Localization Phenomena in Large-Scale Networked Systems: Robustness and Fragility of Dynamics
Poorva Shukla, Bassam Bamieh
TL;DR
The paper addresses robustness fragility arising from eigenvector localization in graph Laplacians of large networks. It combines $\varepsilon$-pseudospectra and the LTI small-gain framework to relate localization to perturbation sensitivity in networked second-order dynamics, encompassing four perturbation models (edge, global node, local node, and local-reciprocal). Through analytic perturbation results and a detailed numerical example, it shows that localized eigenvectors produce disproportionately large responses to localized disturbances, with fragility persisting in the localized region as the network grows. These findings suggest localization-driven fragility is likely generic in networked oscillator and power-grid-type systems, motivating further work to identify structural causes of localization and to develop robust design principles for large-scale networks.
Abstract
We study phenomena where some eigenvectors of a graph Laplacian are largely confined in small subsets of the graph. These localization phenomena are similar to those generally termed Anderson Localization in the Physics literature, and are related to the complexity of the structure of large graphs in still unexplored ways.

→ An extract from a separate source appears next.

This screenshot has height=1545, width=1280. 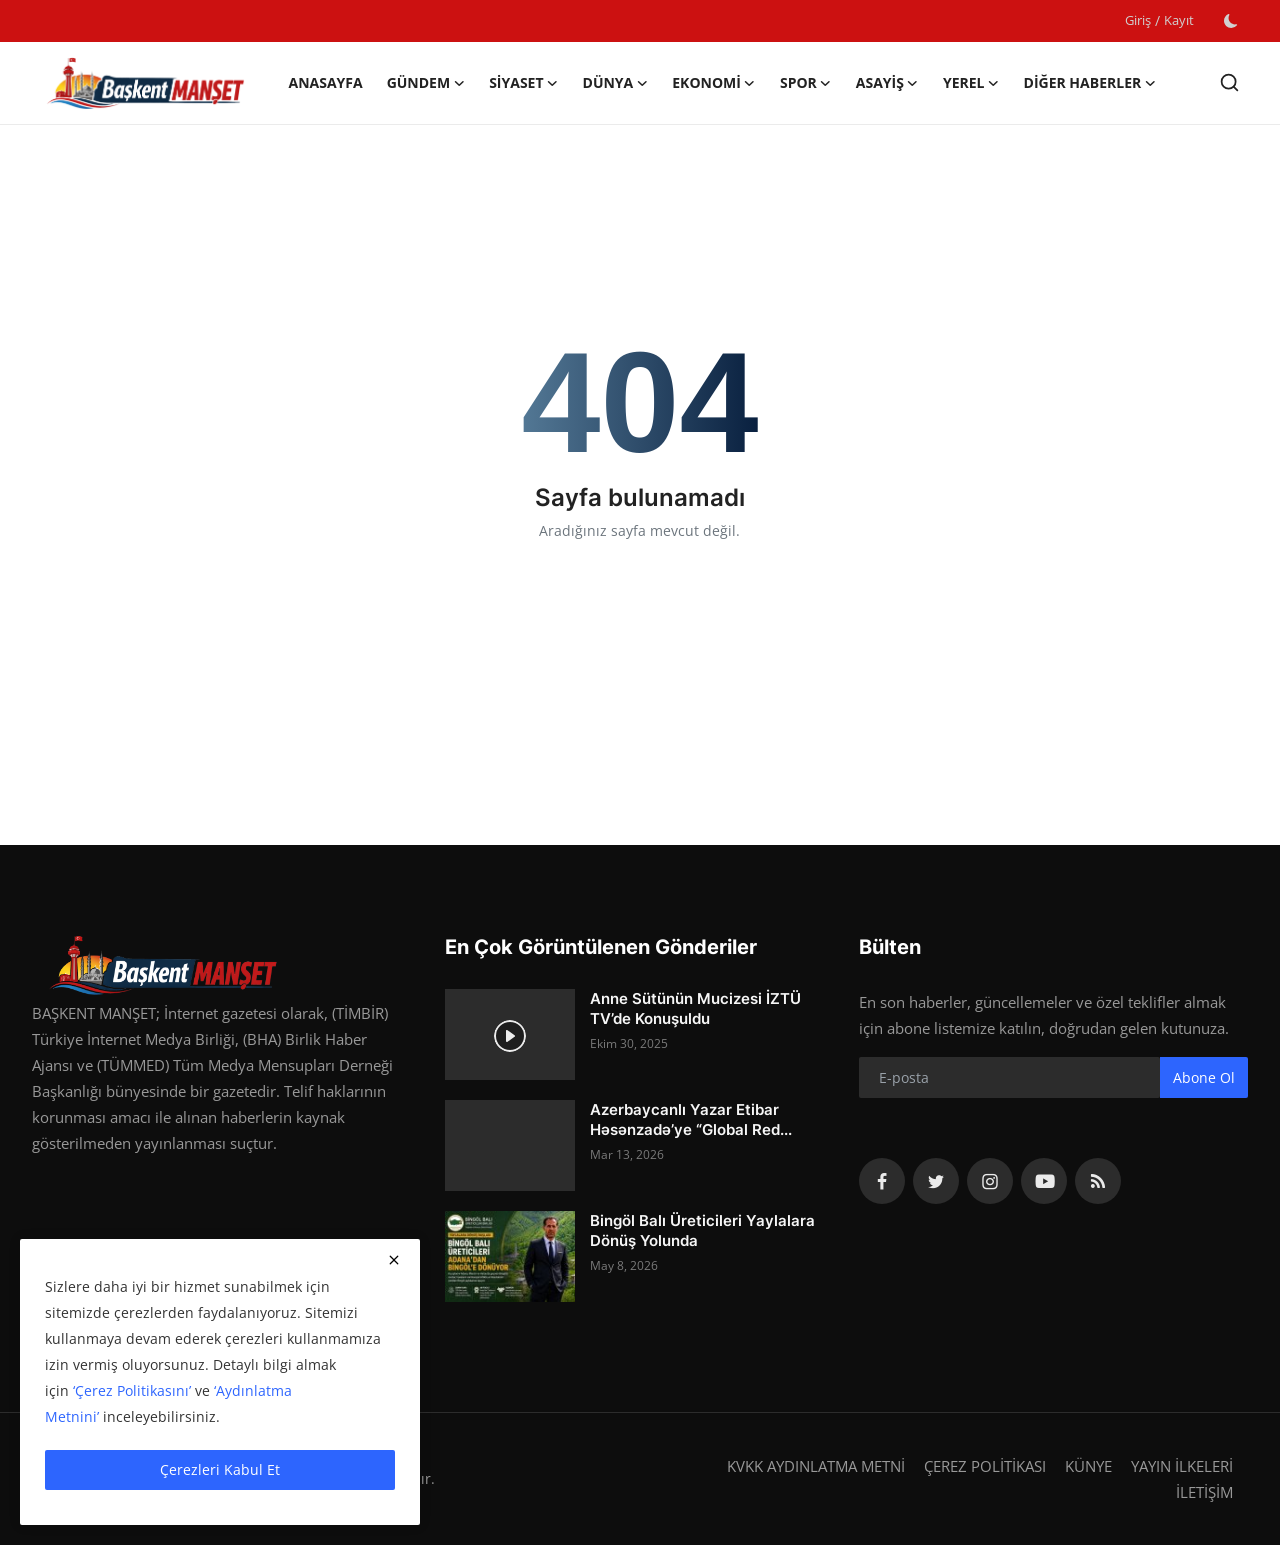 What do you see at coordinates (887, 83) in the screenshot?
I see `ASAYİŞ [button]` at bounding box center [887, 83].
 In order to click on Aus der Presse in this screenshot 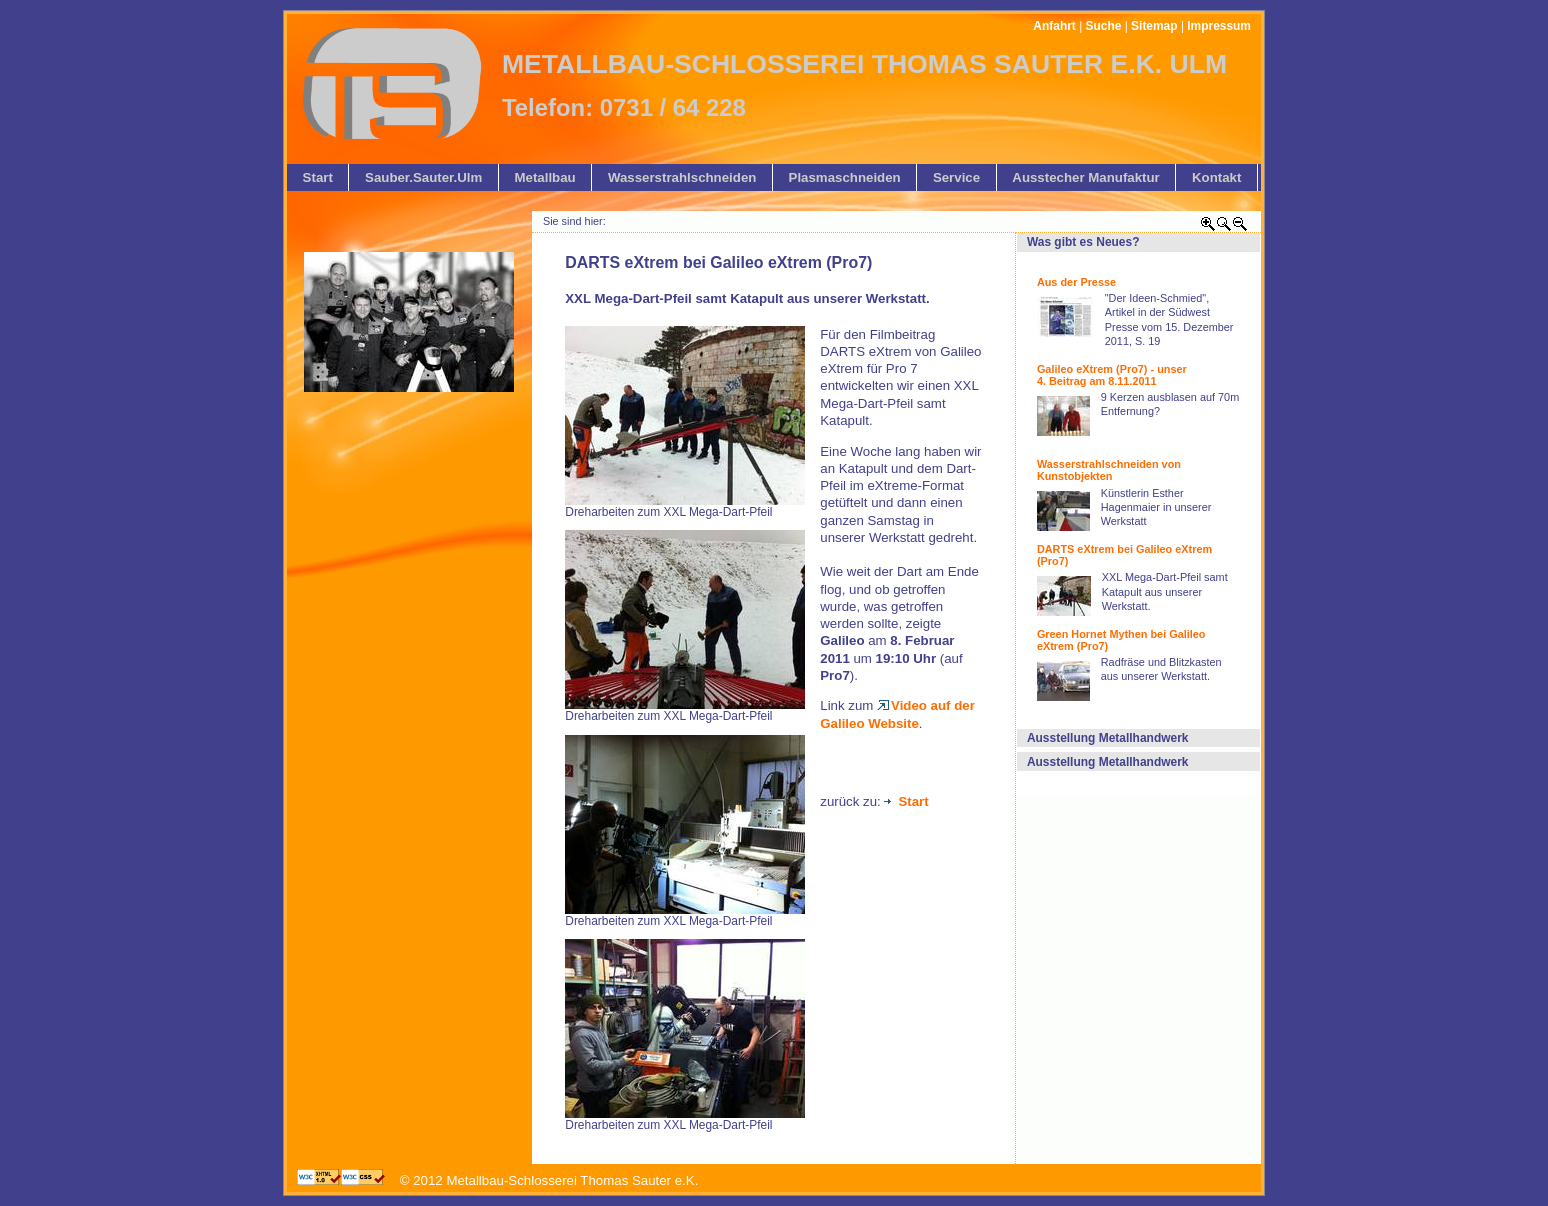 , I will do `click(1076, 282)`.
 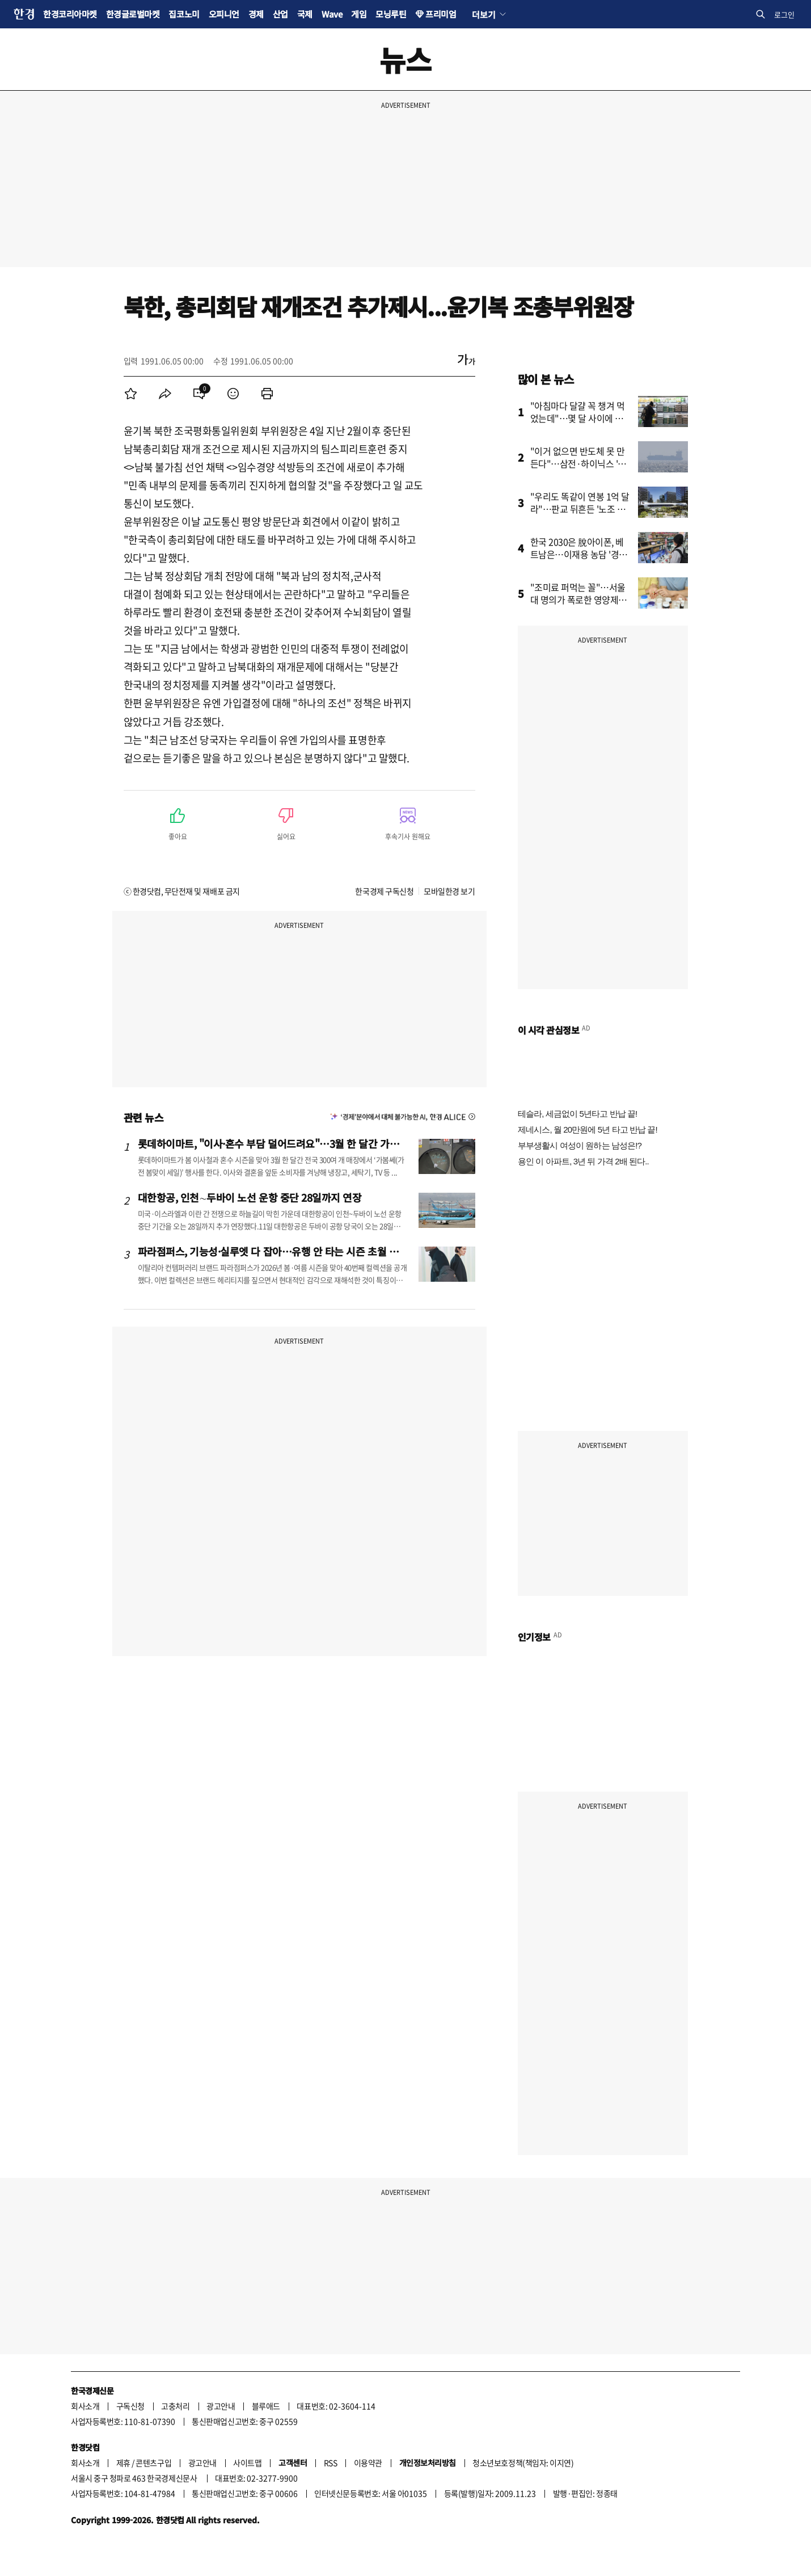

Using spectral perturbation theory and pseudo-spectrum analysis, we explain how the presence of localized eigenvectors gives rise to fragilities (low robustness margins) to unmodeled node or link dynamics. Our analysis is demonstrated by examples of networks with relatively low complexity, but with features that appear to induce eigenvector localization. The implications of this newly-discovered fragility phenomenon are briefly discussed.